Brooke Kelley (She/Her)

Editorial Team Member

As a junior in high school, I am taking AP Art History this school year. In the cozy confines of my first period classroom, we probe art pieces from 3500 BCE- modern day works through lively discussion, thoughtful written analysis and precise note taking. While I am only over one month into my study of art history, I want to be absorbed into this world. My teacher began teaching us Unit 1, prehistoric art, and then we directly advanced to Unit 10, contemporary art (1980-present), in order to have a perspective of how much we have developed as an artistic world.
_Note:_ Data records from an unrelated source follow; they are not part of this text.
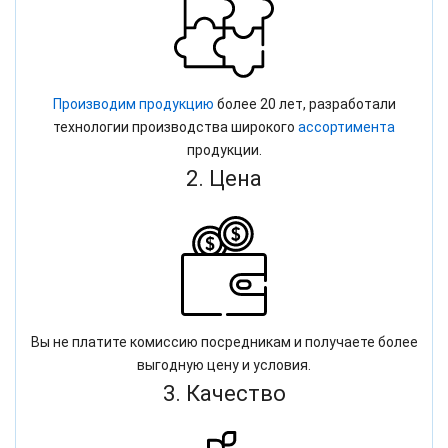
Производим продукцию
более 20 лет, разработали
технологии производства широкого
ассортимента
продукции.
2. Цена
Вы не платите комиссию посредникам и получаете более
выгодную цену и условия.
3. Качество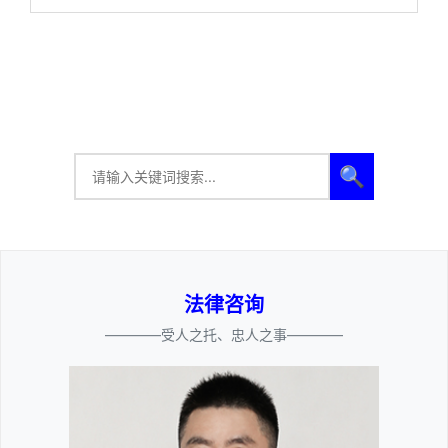
🔍
法律咨询
————受人之托、忠人之事————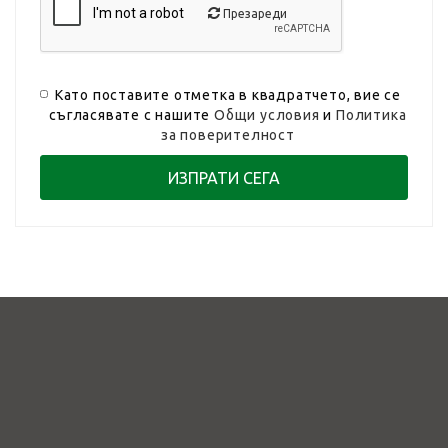
Презареди
Като поставите отметка в квадратчето, вие се
съгласявате с нашите
Общи условия
и
Политика
за поверителност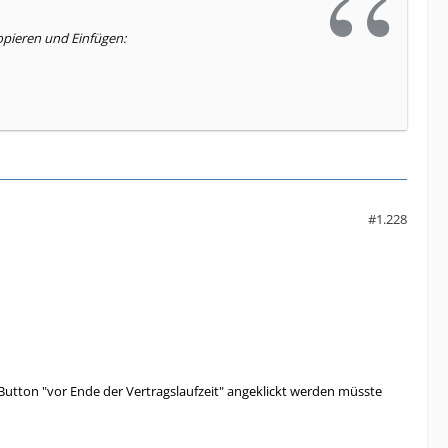
pieren und Einfügen:
#1.228
r Button "vor Ende der Vertragslaufzeit" angeklickt werden müsste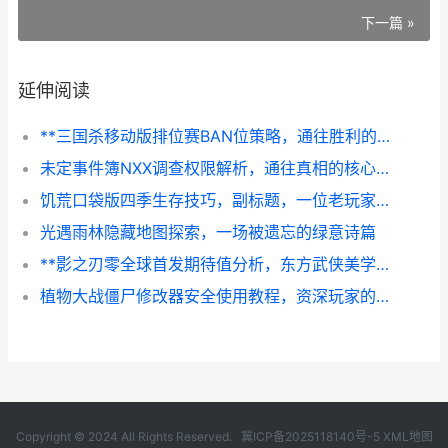
下一篇 »
延伸阅读
**三国杀移动版排位赛BAN位策略，通往胜利的博弈艺术**
未定事件簿NXX调查权限解析，通往真相的核心钥匙
饥荒口袋版四季生存技巧，副标题，一位老玩家的四季生存心得
光遇雨林隐藏地图探索，一场被遗忘的绿意诗篇
**影之刃零全球首发期待值分析，东方武侠美学的终极进化**
植物大战僵尸修改器安全使用教程，资深玩家的安心进阶指南
Copyright © 2024 All Rights Reserved.
冀ICP备2025118140号-5
XML地图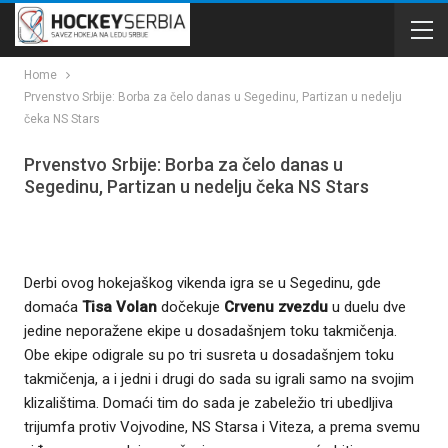
Home
Prvenstvo Srbije: Borba za čelo danas u Segedinu, Partizan u nedelju
čeka NS Stars
Prvenstvo Srbije: Borba za čelo danas u
Segedinu, Partizan u nedelju čeka NS Stars
Derbi ovog hokejaškog vikenda igra se u Segedinu, gde
domaća
Tisa Volan
dočekuje
Crvenu zvezdu
u duelu dve
jedine neporažene ekipe u dosadašnjem toku takmičenja.
Obe ekipe odigrale su po tri susreta u dosadašnjem toku
takmičenja, a i jedni i drugi do sada su igrali samo na svojim
klizalištima. Domaći tim do sada je zabeležio tri ubedljiva
trijumfa protiv Vojvodine, NS Starsa i Viteza, a prema svemu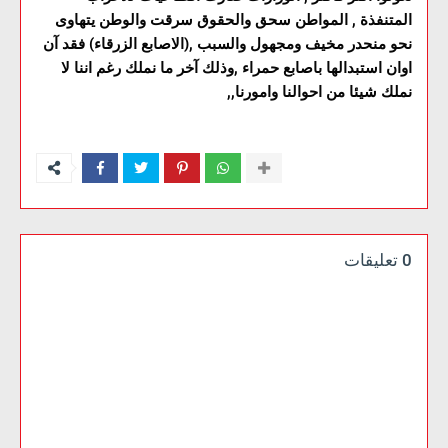
المتنفذة , المواطن سحق والحقوق سرقت والوطن يتهاوى
نحو منحدر مخيف ومجهول والسبب ,(الاصابع الزرقاء) فقد آن
اوان استبدالها باصابع حمراء ,وذلك آخر ما نملك رغم اننا لا
نملك شيئا من احوالنا وامورنا,,
0 تعليقات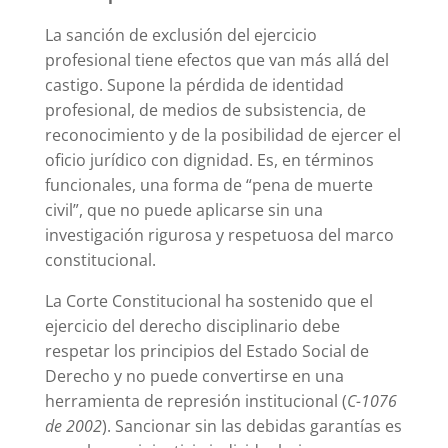
La sanción de exclusión del ejercicio
profesional tiene efectos que van más allá del
castigo. Supone la pérdida de identidad
profesional, de medios de subsistencia, de
reconocimiento y de la posibilidad de ejercer el
oficio jurídico con dignidad. Es, en términos
funcionales, una forma de “pena de muerte
civil”, que no puede aplicarse sin una
investigación rigurosa y respetuosa del marco
constitucional.
La Corte Constitucional ha sostenido que el
ejercicio del derecho disciplinario debe
respetar los principios del Estado Social de
Derecho y no puede convertirse en una
herramienta de represión institucional (
C-1076
de 2002
). Sancionar sin las debidas garantías es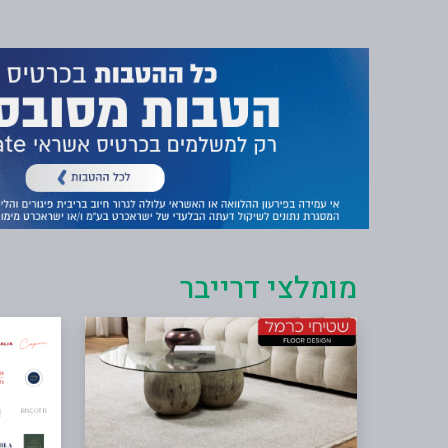
מומלצי דרייבר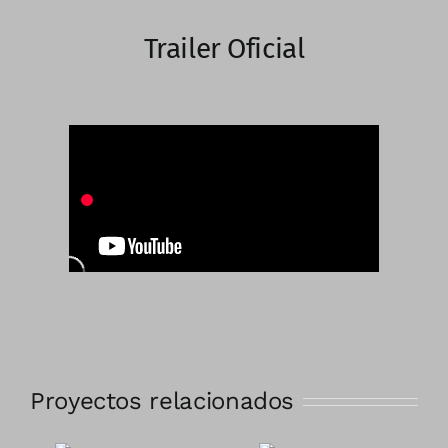
Trailer Oficial
Proyectos relacionados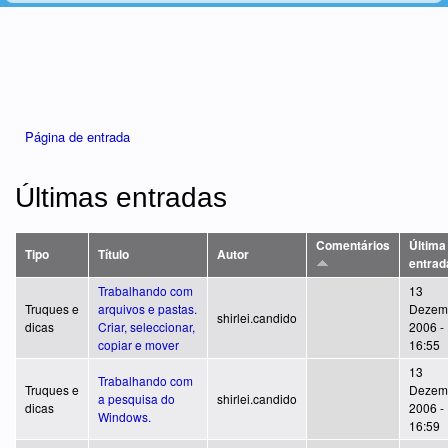
Está aqui
Página de entrada
Últimas entradas
Comentários
Última
Tipo
Título
Autor
entrad
Trabalhando com
13
Truques e
arquivos e pastas.
Dezem
shirlei.candido
dicas
Criar, seleccionar,
2006 -
copiar e mover
16:55
13
Trabalhando com
Truques e
Dezem
a pesquisa do
shirlei.candido
dicas
2006 -
Windows.
16:59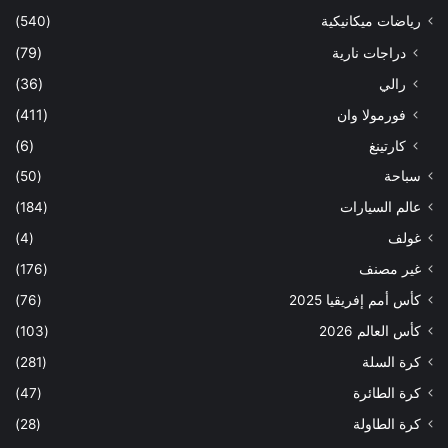
رياضات ميكانيكية
(540)
دراجات نارية
(79)
رالي
(36)
فورمولا وان
(411)
كارتينغ
(6)
سباحة
(50)
عالم السيارات
(184)
غولف
(4)
غير مصنف
(176)
كأس أمم إفريقيا 2025
(76)
كأس العالم 2026
(103)
كرة السلة
(281)
كرة الطائرة
(47)
كرة الطاولة
(28)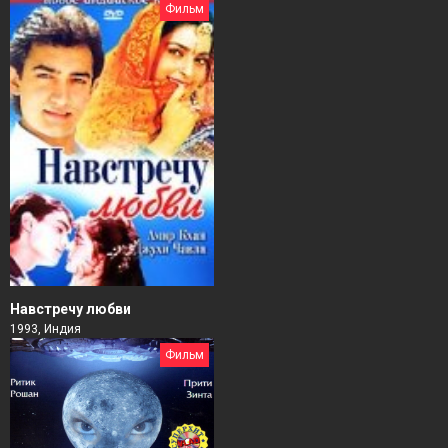
Фильм
Навстречу любви
1993, Индия
Фильм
One of the most fascinating pieces in Unit 10 is Cindy Sherman’s, Untitled #228: a recreation of Artemisia Gentileschi’s Judith Slaying Holofernes- an adaptation of a Carravargio’s own depiction of Judith, a biblical hero. Each of these pieces show a woman who is beheading a man, although in Sherman’s piece, the head is already detached from the body. The progression of Caravaggio’s depiction to Sherman’s begins to attack the concept of the male gaze. The male gaze is the discourse that reflects heterosexual male attraction through meek, hyper-sexual and villanized portraits of women. Sherman includes motifs from Gentileschi’s and Caravaggio’s pieces with Romanesque draperies in the background, although the dress that Sherman’s “Judith” is wearing is a rich, blood red. Caravaggio’s piece was the most conservative in terms of how violent Judith had been depicted, and Sherman wields the most vicious portrayal of Judith.

This piece is just one of the forty two works of art in Unit 10. Each work of art is testament to our societal progression as a more inclusive and diverse art world. This unit is unlike the other units that simply portray naked women created with oil paint by wealthy white males. Pieces like, “Sunflower Seeds” by Ai Weiwei, a Chinese activist who used this project in order to give work to his impoverished hometown of Jingdezhen, just south of Beijing, is an example of this diversity. Not only is there diversity in the race of the artist, there is diversity in the purpose of its creation. Indeed, the evolution of the human identities of artists becoming well rounded and how frequently stereotypes dominate the content of works of art channel inclusivity and diversity.

While some people mourn the old paintings that were commissioned by French aristocrats and English monarchs, I see our contemporary world of art as just as impressive with its integration of technology and mixed media materials. Our contemporary world of art is created by artists of all human identities; thanks to my art history class, I can prove that myself.